Some thoughts on the second quarter financial report of station B in 2022

1. News reported that Bilibili had drastic layoffs in May, but the R&D + administrative expenses in a single quarter increased by more than 600 million year-on-year. How to understand? I saw that there is news that the compensation for layoffs is included. If 1,000 people are laid off, the compensation is 200,000 yuan per person, and the compensation is 200 million yuan. If 2,000 people are laid off, the compensation is 400 million (according to the average salary of several companies, the monthly average is 40,000, and the average working time is 3 years, and the total salary compensation is 5 months). In total, it is written in the financial report that sales and marketing expenses are less, but there are more personnel ( financial report: partially offset by the increase in the number of sales and marketing personnel ).

1.1. Station B currently has about 3,000 review and customer service personnel ( I posted a post last year, this data is about 20%-30% of the total number of employees, Kuaisha may be of the same order of magnitude, the difference is whether the personnel are in vivo or outsourced, The cost should not be much different. ) During the same period, iQIYI had 5,000-6,000 employees and Youku had 2,000-3,000 employees. By contrast, the review and customer service staff at Station B were half of iQIYI’s, and about the same as Youku ( Sugarcane is not sweet at both ends, this is the pain of UGC platform…).

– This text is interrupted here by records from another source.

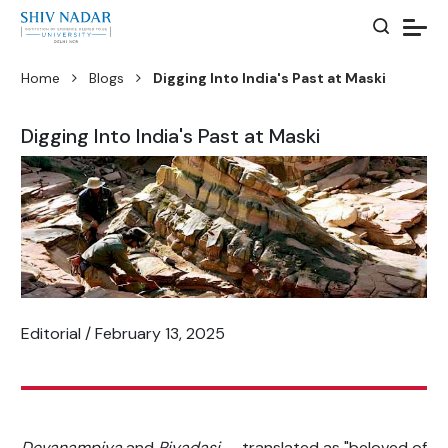
Home
Blogs
Digging Into India's Past at Maski
Digging Into India's Past at Maski
Editorial / February 13, 2025
Devanampiya
and
Piyadasi
— translated as "beloved of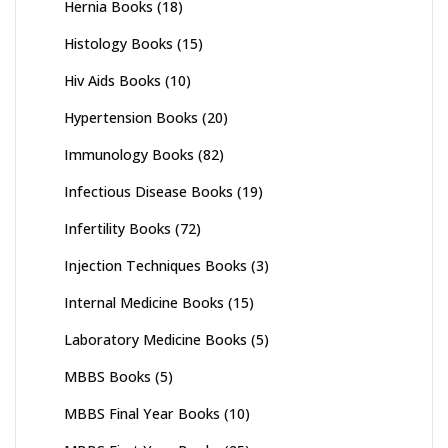
Hernia Books
(18)
Histology Books
(15)
Hiv Aids Books
(10)
Hypertension Books
(20)
Immunology Books
(82)
Infectious Disease Books
(19)
Infertility Books
(72)
Injection Techniques Books
(3)
Internal Medicine Books
(15)
Laboratory Medicine Books
(5)
MBBS Books
(5)
MBBS Final Year Books
(10)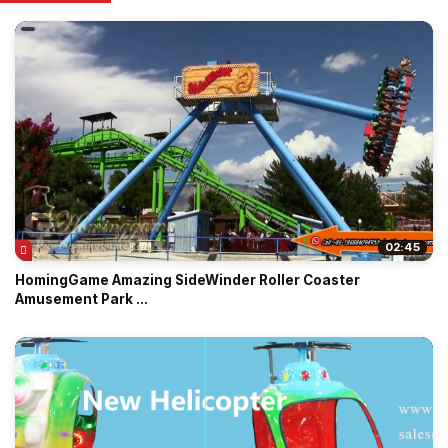
02:45
HomingGame Amazing SideWinder Roller Coaster
Amusement Park ...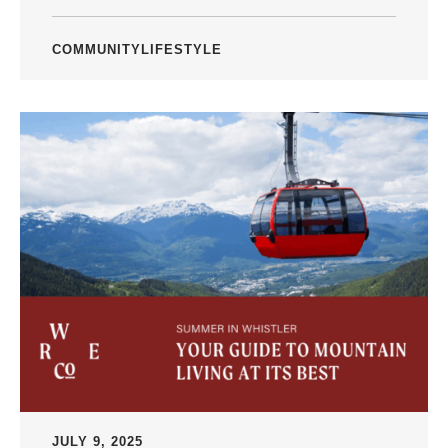
COMMUNITY
LIFESTYLE
JULY 9, 2025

1.2 The number of audits and customer service will also increase as the content increases. The flexibility of this part is not as large as the revenue sharing and advertising revenue that will be mentioned below. Certain submission costs can be achieved through technical and algorithmic means, but it is hard to say to what extent.

2. According to news reports, in March, a large number of UP feedbacks from station B dropped sharply, or even cut in half, but the revenue share in a single quarter increased by 18% year-on-year ( financial report: an increase of 18% compared with the same period in 2021 ). How to understand? Has the structure of the share changed? For example, there are more people and fewer people, and it is the part that has lost a lot of expression on social media.

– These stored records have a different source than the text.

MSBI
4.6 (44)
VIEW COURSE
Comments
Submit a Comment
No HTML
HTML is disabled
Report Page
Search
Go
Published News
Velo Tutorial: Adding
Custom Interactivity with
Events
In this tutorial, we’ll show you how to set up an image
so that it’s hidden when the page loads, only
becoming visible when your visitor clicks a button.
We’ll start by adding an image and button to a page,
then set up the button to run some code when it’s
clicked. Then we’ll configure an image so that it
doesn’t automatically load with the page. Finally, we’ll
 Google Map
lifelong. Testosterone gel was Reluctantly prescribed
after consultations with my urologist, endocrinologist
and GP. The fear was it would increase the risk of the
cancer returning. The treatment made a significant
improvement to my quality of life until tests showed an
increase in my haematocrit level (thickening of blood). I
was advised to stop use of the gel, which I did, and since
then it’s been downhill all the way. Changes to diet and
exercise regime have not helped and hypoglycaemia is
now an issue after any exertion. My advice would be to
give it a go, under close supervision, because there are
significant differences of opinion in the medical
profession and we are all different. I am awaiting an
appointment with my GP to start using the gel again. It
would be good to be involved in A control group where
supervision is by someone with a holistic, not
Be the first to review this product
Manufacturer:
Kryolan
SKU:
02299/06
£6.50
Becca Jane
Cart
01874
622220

2.1 The revenue share + content cost of Bilibili in the second quarter was 2.85 billion, while the content cost of iQiyi was 3.9 billion in the same period. It can be roughly understood that the overall content-related cost of Bilibili reached 73% of iQiyi, which was unexpected. ( Note: An old brother in the comment area provided a brokerage research report data, 2.1 and 2.3 were revised to use the proportion of this data to calculate the relevant data for the second quarter of 2022, so that there is no “B station content related costs more than love The conclusion of “Fantastic Art” )

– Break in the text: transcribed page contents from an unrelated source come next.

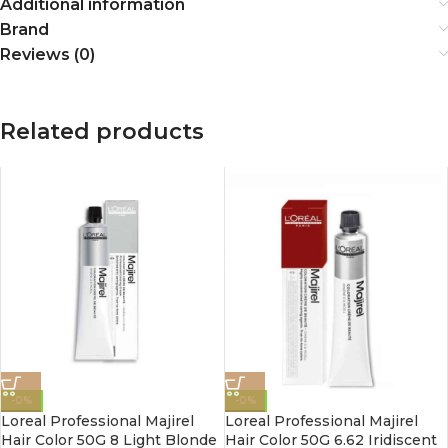
Additional information
Brand
Reviews (0)
Related products
-0%
-0%
Loreal Professional Majirel
Loreal Professional Majirel
Hair Color 50G 8 Light Blonde
Hair Color 50G 6.62 Iridiscent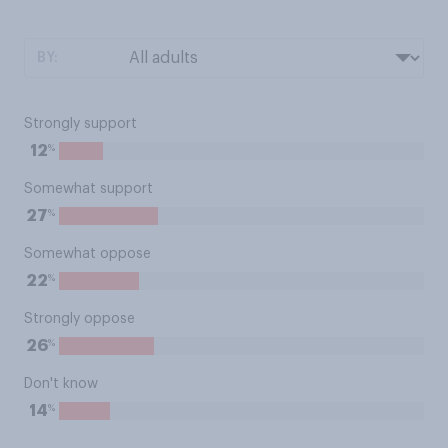
BY:
Strongly support
%
12
Somewhat support
%
27
Somewhat oppose
%
22
Strongly oppose
%
26
Don't know
%
14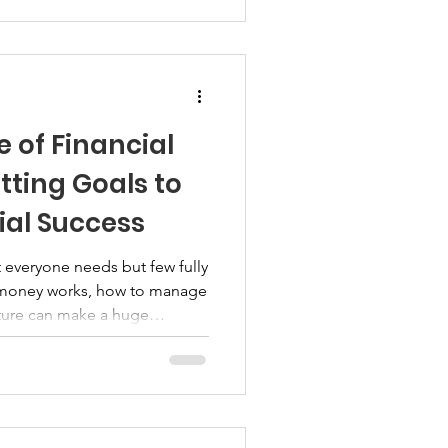
ud to share a free Sqwire
tate + Home Ownership. This
binar is designed to help
eal estate, ho
 of Financial
tting Goals to
ial Success
hat everyone needs but few fully
 money works, how to manage
future can make a huge
ng clear financial goals helps
ed on your path to financial
financial literacy matters and
ou get to where you want to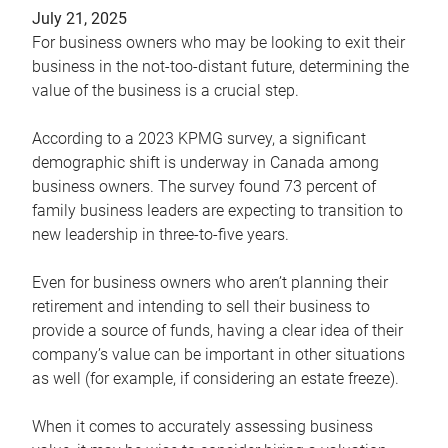
July 21, 2025
For business owners who may be looking to exit their
business in the not-too-distant future, determining the
value of the business is a crucial step.
According to a 2023 KPMG survey, a significant
demographic shift is underway in Canada among
business owners. The survey found 73 percent of
family business leaders are expecting to transition to
new leadership in three-to-five years.
Even for business owners who aren’t planning their
retirement and intending to sell their business to
provide a source of funds, having a clear idea of their
company’s value can be important in other situations
as well (for example, if considering an estate freeze).
When it comes to accurately assessing business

2.2 There is a certain flexibility in revenue sharing. I think there is room for downside in the future through the method of three-to-one, that is, through other strategies, UP can make more money, and then the content is divided into less money.

2.3 Content cost ( also use the proportion of the brokerage research report data mentioned in 2.1 – assuming that the proportion of content cost in the last half year has not increased further, to calculate the relevant data for the second quarter of 2022 ), that is, the part that strictly benchmarks the content cost of iQiyi , about 735 million. However, iQiyi still has 480 million income from content distribution, that is, after buying it, it will be distributed to other video websites, local TV stations and overseas content platforms. This part of Station B has not seen the relevant strategic planning and income data for the time being. Can you think about it? If according to the proportion of iQiyi, there is 100 million income, it is better than nothing, at least it will not only go out and not come in. In the long-form video platform business, whether it’s buying or self-made, I’ve always looked down on it and sings it out (I’ve written many articles about Aiyouteng before, but I didn’t expect to talk about station B today…) .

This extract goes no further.